Directions:
With pictures left out, output exactly the lines of the listing below from the line that has "Conforme � la norme NF-C 15-100" to the line that has "ENTERTAINMENT", both lines kept.
---
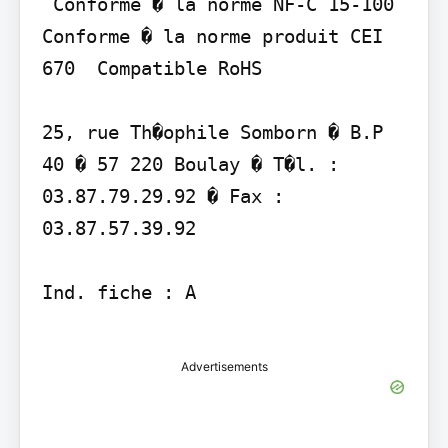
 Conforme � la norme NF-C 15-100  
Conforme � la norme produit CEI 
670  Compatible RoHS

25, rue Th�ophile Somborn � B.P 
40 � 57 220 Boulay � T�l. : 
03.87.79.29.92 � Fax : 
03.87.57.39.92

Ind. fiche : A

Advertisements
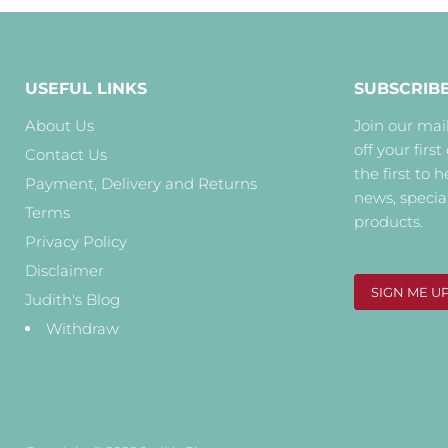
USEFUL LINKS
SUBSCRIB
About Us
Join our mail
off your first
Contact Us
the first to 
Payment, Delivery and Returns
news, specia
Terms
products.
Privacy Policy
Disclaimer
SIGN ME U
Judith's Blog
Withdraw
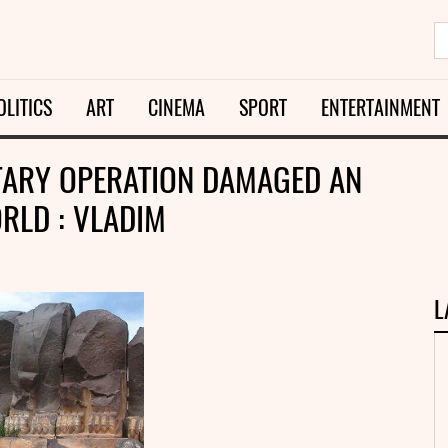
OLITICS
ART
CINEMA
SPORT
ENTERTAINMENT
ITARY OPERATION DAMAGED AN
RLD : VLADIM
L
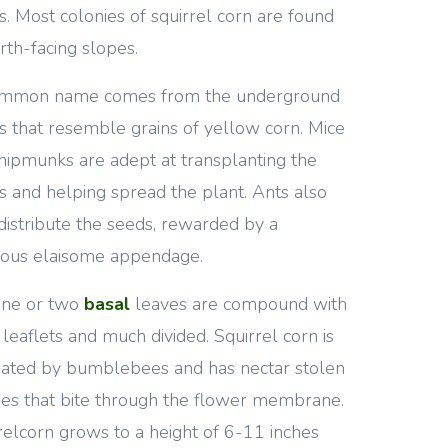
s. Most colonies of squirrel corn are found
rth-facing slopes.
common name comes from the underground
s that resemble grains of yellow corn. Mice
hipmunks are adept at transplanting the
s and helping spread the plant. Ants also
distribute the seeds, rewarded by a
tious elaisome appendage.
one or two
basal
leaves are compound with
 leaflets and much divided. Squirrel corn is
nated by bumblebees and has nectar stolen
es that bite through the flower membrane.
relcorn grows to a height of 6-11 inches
---
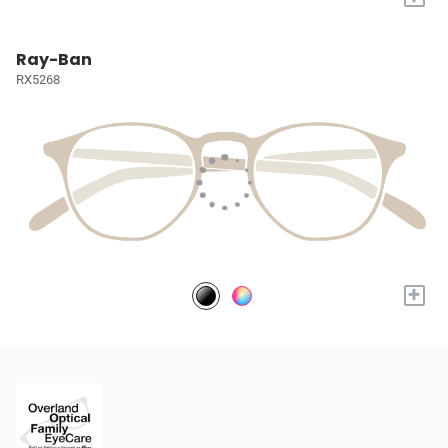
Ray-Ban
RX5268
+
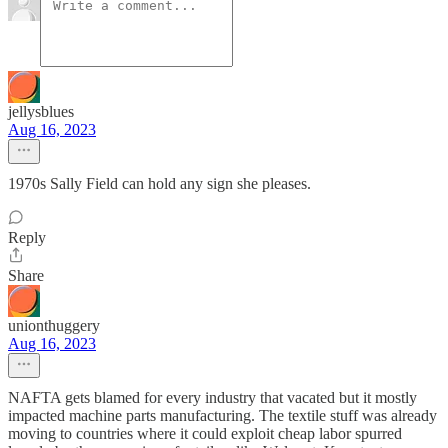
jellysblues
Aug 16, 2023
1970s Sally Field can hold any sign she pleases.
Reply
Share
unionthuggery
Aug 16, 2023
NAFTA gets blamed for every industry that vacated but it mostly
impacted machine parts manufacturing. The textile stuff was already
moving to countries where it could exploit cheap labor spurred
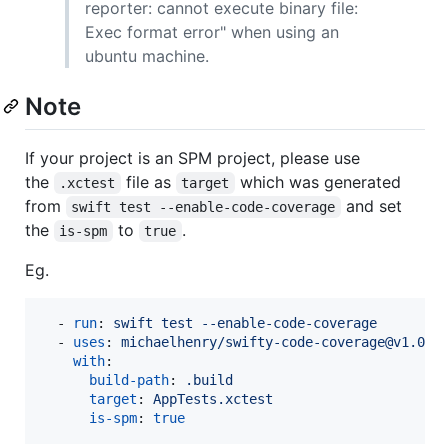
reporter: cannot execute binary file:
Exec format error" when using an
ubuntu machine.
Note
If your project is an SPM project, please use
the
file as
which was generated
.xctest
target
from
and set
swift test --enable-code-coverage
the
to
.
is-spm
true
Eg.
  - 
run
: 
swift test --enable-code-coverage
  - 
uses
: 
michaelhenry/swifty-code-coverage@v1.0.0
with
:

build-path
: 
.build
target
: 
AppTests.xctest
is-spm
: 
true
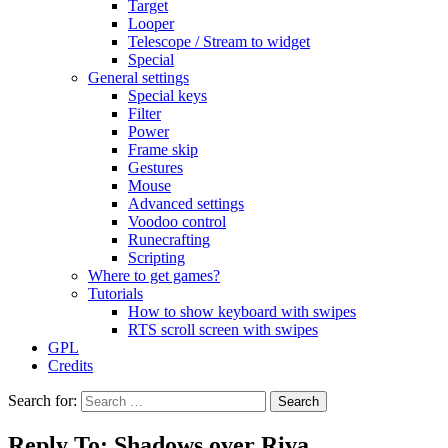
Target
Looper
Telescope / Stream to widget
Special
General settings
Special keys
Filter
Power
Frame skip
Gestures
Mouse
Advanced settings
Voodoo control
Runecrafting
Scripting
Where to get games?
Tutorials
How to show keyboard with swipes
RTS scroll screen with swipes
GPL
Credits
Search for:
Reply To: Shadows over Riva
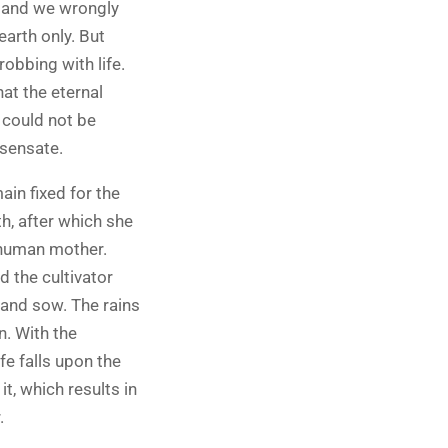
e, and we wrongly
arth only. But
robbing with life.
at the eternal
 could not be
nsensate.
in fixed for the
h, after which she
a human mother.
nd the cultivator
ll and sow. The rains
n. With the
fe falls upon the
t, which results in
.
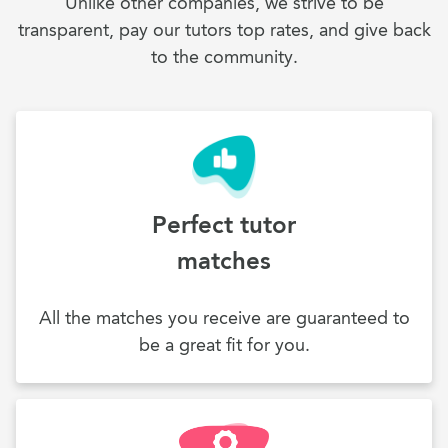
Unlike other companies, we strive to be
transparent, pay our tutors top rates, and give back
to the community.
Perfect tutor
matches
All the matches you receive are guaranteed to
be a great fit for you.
---
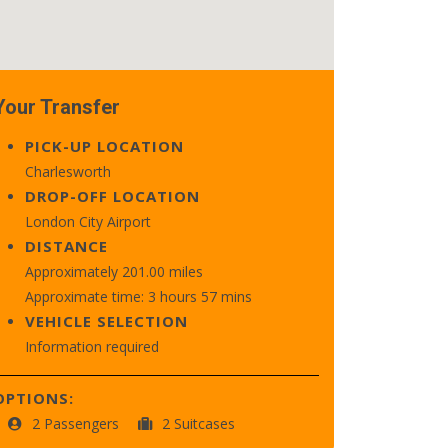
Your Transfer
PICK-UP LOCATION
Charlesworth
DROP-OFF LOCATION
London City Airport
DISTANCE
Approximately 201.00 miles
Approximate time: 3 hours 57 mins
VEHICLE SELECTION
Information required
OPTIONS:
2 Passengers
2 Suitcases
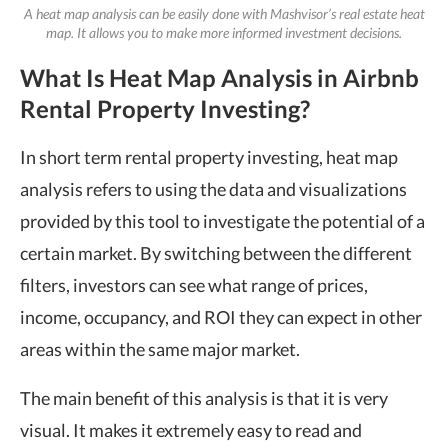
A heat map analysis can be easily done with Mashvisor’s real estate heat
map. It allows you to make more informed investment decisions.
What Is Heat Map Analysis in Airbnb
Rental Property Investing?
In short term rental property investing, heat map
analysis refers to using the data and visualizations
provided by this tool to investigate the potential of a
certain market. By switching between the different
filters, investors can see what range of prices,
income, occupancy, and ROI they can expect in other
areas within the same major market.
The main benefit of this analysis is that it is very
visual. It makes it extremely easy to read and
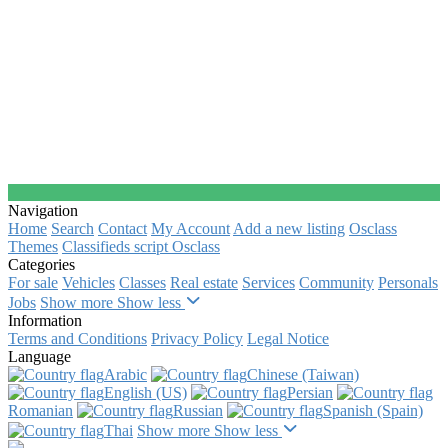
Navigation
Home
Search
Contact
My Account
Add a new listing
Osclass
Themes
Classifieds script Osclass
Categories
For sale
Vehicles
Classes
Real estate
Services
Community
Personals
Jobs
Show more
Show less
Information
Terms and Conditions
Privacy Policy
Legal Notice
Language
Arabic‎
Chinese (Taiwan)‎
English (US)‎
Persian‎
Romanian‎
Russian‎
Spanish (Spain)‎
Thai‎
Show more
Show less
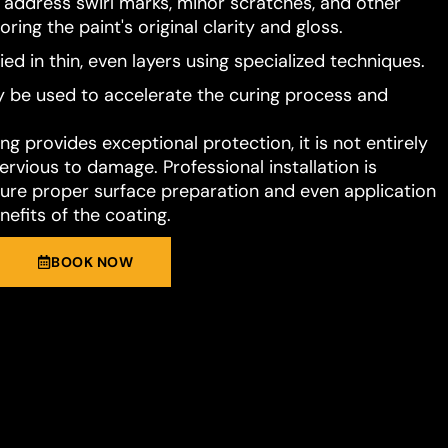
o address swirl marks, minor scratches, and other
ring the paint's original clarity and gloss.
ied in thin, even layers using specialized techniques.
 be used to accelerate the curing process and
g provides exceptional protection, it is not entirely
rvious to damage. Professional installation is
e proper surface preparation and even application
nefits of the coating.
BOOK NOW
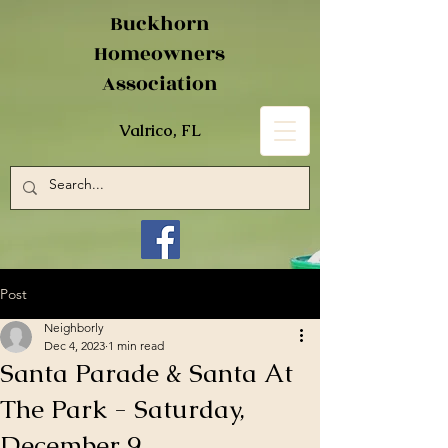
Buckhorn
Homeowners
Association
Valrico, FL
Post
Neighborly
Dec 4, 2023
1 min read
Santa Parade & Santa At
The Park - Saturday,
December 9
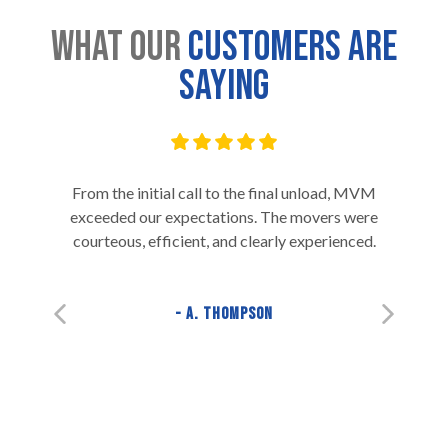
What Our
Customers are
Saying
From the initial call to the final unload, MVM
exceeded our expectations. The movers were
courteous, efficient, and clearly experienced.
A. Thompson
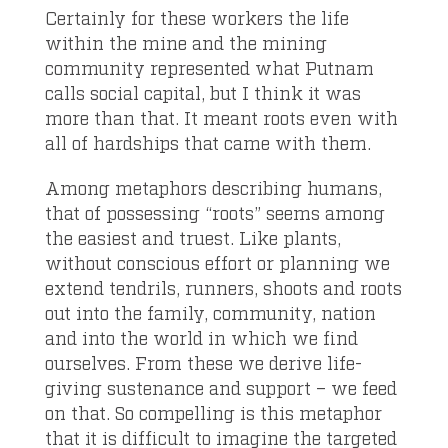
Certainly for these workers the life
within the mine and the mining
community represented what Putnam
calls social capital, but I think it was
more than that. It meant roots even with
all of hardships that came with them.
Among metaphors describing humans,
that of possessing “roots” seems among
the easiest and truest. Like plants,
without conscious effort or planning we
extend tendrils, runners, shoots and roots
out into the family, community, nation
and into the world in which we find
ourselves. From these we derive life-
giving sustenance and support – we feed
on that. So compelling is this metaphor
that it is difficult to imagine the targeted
---
Result of this task:
 Conforme � la norme NF-C 15-100  
Conforme � la norme produit CEI 
670  Compatible RoHS

25, rue Th�ophile Somborn � B.P 
40 � 57 220 Boulay � T�l. : 
03.87.79.29.92 � Fax : 
03.87.57.39.92

Ind. fiche : A

Advertisements
USEFUL LINKS
SUBSCRIB
About Us
Join our mail
off your first
Contact Us
the first to 
Payment, Delivery and Returns
news, specia
Terms
products.
Privacy Policy
Disclaimer
SIGN ME U
Judith's Blog
Withdraw
OLITICS
ART
CINEMA
SPORT
ENTERTAINMENT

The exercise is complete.